Methods: We used a planar musculoskeletal model with 9 degrees of freedom and 9 Hill-type muscle-tendon units per leg. A state-dependent reflex-based controller optimized for a function combining energy cost, muscle activation squared and head acceleration was used to simulate gait. For validation, strength of the plantarflexors was reduced by 80 % and simulated gait compared with experimental data of 16 subjects with bilateral plantarflexor weakness. Subsequently, strength of the plantarflexors was reduced stepwise to evaluate its effect on gait kinematics and kinetics, walking energy cost and speed. 

Results: Simulations with 80 % weakness matched well with experimental hip and ankle kinematics and kinetics (R > 0.64), but less for knee kinetics (R < 0.55). With incremental strength reduction, especially beyond a reduction of 60 %, the maximal ankle moment and power decreased. Walking energy cost and speed showed a strong quadratic relation (R2>0.82) with plantarflexor strength. 

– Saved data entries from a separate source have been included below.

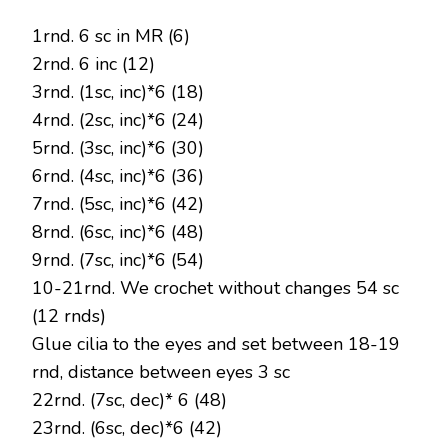
1rnd. 6 sc in MR (6)
2rnd. 6 inc (12)
3rnd. (1sc, inc)*6 (18)
4rnd. (2sc, inc)*6 (24)
5rnd. (3sc, inc)*6 (30)
6rnd. (4sc, inc)*6 (36)
7rnd. (5sc, inc)*6 (42)
8rnd. (6sc, inc)*6 (48)
9rnd. (7sc, inc)*6 (54)
10-21rnd. We crochet without changes 54 sc
(12 rnds)
Glue cilia to the eyes and set between 18-19
rnd, distance between eyes 3 sc
22rnd. (7sc, dec)* 6 (48)
23rnd. (6sc, dec)*6 (42)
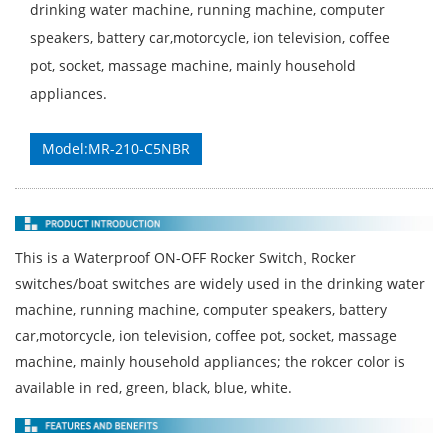
drinking water machine, running machine, computer
speakers, battery car,motorcycle, ion television, coffee
pot, socket, massage machine, mainly household
appliances.
Model:MR-210-C5NBR
This is a Waterproof ON-OFF Rocker Switch
Rocker
,
switches/boat switches are widely used in the drinking water
machine, running machine, computer speakers, battery
car,motorcycle, ion television, coffee pot, socket, massage
machine, mainly household appliances; the rokcer color is
available in red, green, black, blue, white.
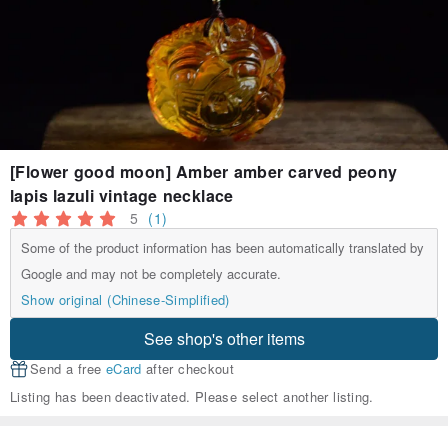
[Flower good moon] Amber amber carved peony
lapis lazuli vintage necklace
5
(1)
Some of the product information has been automatically translated by
Google and may not be completely accurate.
Show original (Chinese-Simplified)
See shop's other items
Send a free
eCard
after checkout
Listing has been deactivated. Please select another listing.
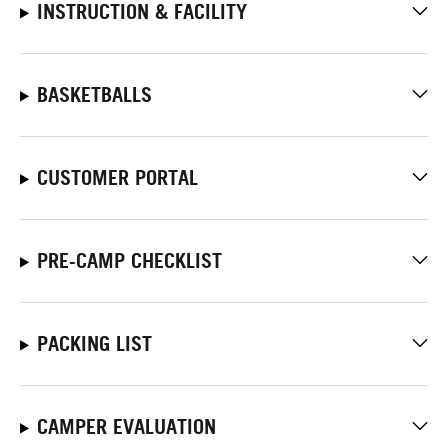
INSTRUCTION & FACILITY
BASKETBALLS
CUSTOMER PORTAL
PRE-CAMP CHECKLIST
PACKING LIST
CAMPER EVALUATION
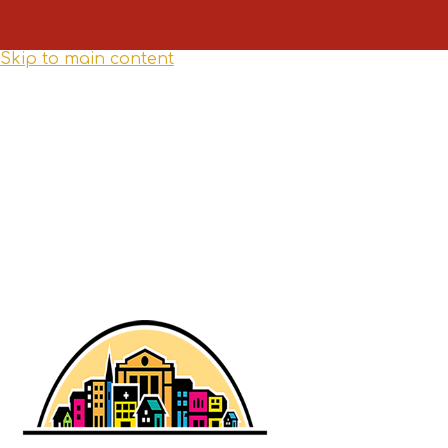
Skip to main content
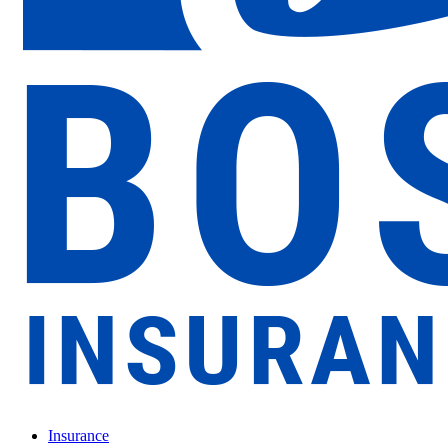
Insurance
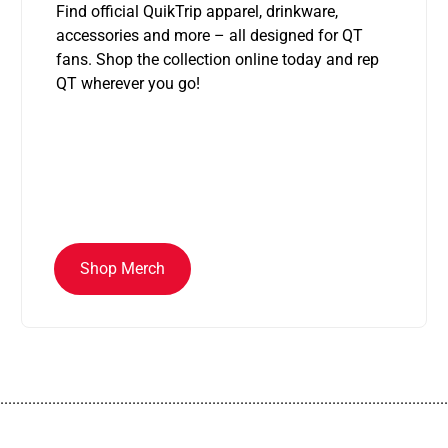
Find official QuikTrip apparel, drinkware,
accessories and more – all designed for QT
fans. Shop the collection online today and rep
QT wherever you go!
Shop Merch
................................................................................................................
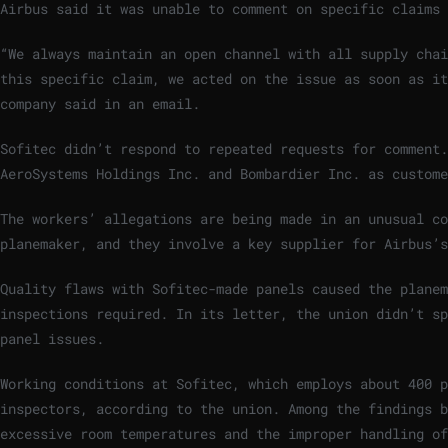
Airbus said it was unable to comment on specific claims 
“We always maintain an open channel with all supply chai
this specific claim, we acted on the issue as soon as it
company said in an email.
Sofitec didn’t respond to repeated requests for comment
AeroSystems Holdings Inc. and Bombardier Inc. as custome
The workers’ allegations are being made in an unusual c
planemaker, and they involve a key supplier for Airbus’s
Quality flaws with Sofitec-made panels caused the planem
inspections required. In its letter, the union didn’t sp
panel issues.
Working conditions at Sofitec, which employs about 400 p
inspectors, according to the union. Among the findings b
excessive room temperatures and the improper handling of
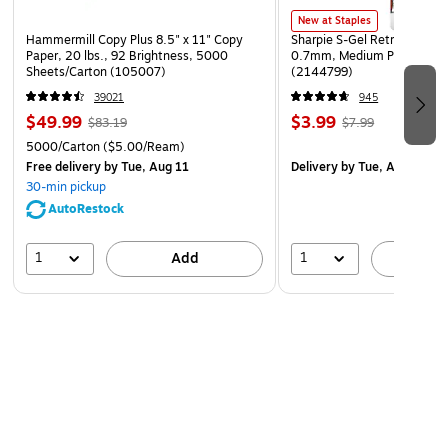
New at Staples
Hammermill Copy Plus 8.5" x 11" Copy
Sharpie S-Gel Retractable G
Paper, 20 lbs., 92 Brightness, 5000
0.7mm, Medium Point, Pear
Sheets/Carton (105007)
(2144799)
39021
945
$49.99
$3.99
$83.19
$7.99
5000/Carton
($5.00/Ream)
Free delivery
by Tue, Aug 11
Delivery
by Tue, Aug 11
30-min pickup
AutoRestock
1
1
Add
A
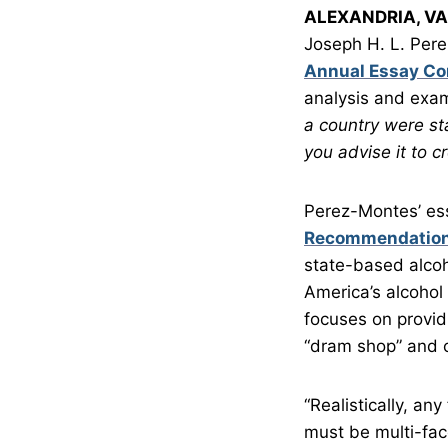
ALEXANDRIA, VA
Joseph H. L. Perez
Annual Essay Co
analysis and exam
a country were st
you advise it to 
Perez-Montes’ es
Recommendations
state-based alcoh
America’s alcohol 
focuses on provid
“dram shop” and cr
“Realistically, a
must be multi-fac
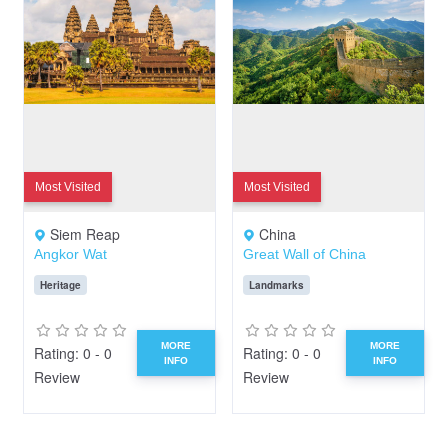
Most Visited
Most Visited
Siem Reap
China
Angkor Wat
Great Wall of China
Heritage
Landmarks
MORE
MORE
Rating: 0 - 0
Rating: 0 - 0
INFO
INFO
Review
Review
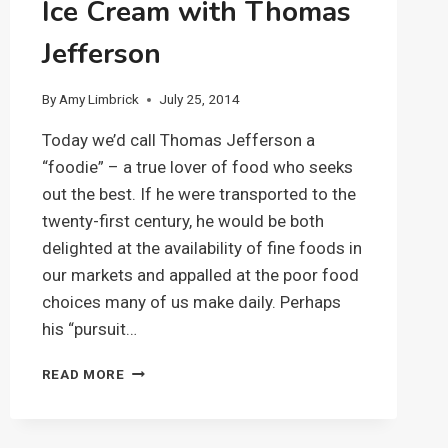
Ice Cream with Thomas
Jefferson
By
Amy Limbrick
July 25, 2014
Today we’d call Thomas Jefferson a
“foodie” – a true lover of food who seeks
out the best. If he were transported to the
twenty-first century, he would be both
delighted at the availability of fine foods in
our markets and appalled at the poor food
choices many of us make daily. Perhaps
his “pursuit…
ICE
READ MORE
CREAM
WITH
THOMAS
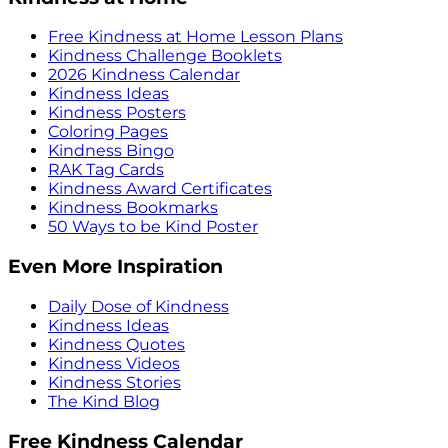
Free Kindness at Home Lesson Plans
Kindness Challenge Booklets
2026 Kindness Calendar
Kindness Ideas
Kindness Posters
Coloring Pages
Kindness Bingo
RAK Tag Cards
Kindness Award Certificates
Kindness Bookmarks
50 Ways to be Kind Poster
Even More Inspiration
Daily Dose of Kindness
Kindness Ideas
Kindness Quotes
Kindness Videos
Kindness Stories
The Kind Blog
Free Kindness Calendar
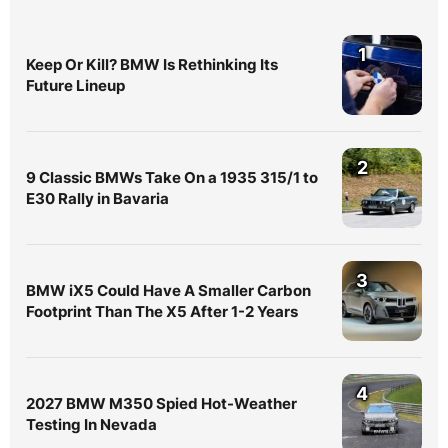
1
Keep Or Kill? BMW Is Rethinking Its
Future Lineup
2
9 Classic BMWs Take On a 1935 315/1 to
E30 Rally in Bavaria
3
BMW iX5 Could Have A Smaller Carbon
Footprint Than The X5 After 1-2 Years
4
2027 BMW M350 Spied Hot-Weather
Testing In Nevada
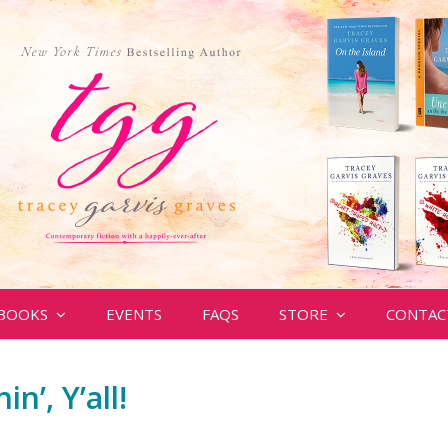
BOOKS
EVENTS
FAQS
STORE
CONTAC
in’, Y’all!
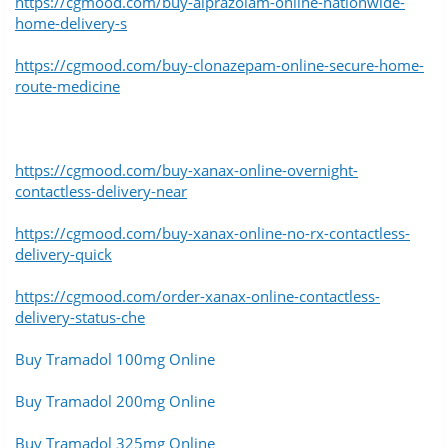
https://cgmood.com/buy-alprazolam-online-nationwide-
home-delivery-s
https://cgmood.com/buy-clonazepam-online-secure-home-
route-medicine
https://cgmood.com/buy-xanax-online-overnight-
contactless-delivery-near
https://cgmood.com/buy-xanax-online-no-rx-contactless-
delivery-quick
https://cgmood.com/order-xanax-online-contactless-
delivery-status-che
Buy Tramadol 100mg Online
Buy Tramadol 200mg Online
Buy Tramadol 325mg Online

Significance: Our simulation framework predicted most gait changes due to bilateral plantarflexor weakness, and indicates that pathological gait features emerge especially when bilateral plantarflexor weakness exceeds 60 %. Our framework may support future research into the effect of pathologies or assistive devices on gait.

Original languageEnglish
Pages (from-to)33-42
Number of pages10
JournalGait and Posture
Early online date18 Apr 2021
Publication statusPublished - Jun 2021

Bibliographical note

Funding Information:
This study was supported by Amsterdam Movement Sciences, under the Innovation Call 2018 , Tenure Development grant to MK .

Publisher Copyright:
© 2021 The Author(s)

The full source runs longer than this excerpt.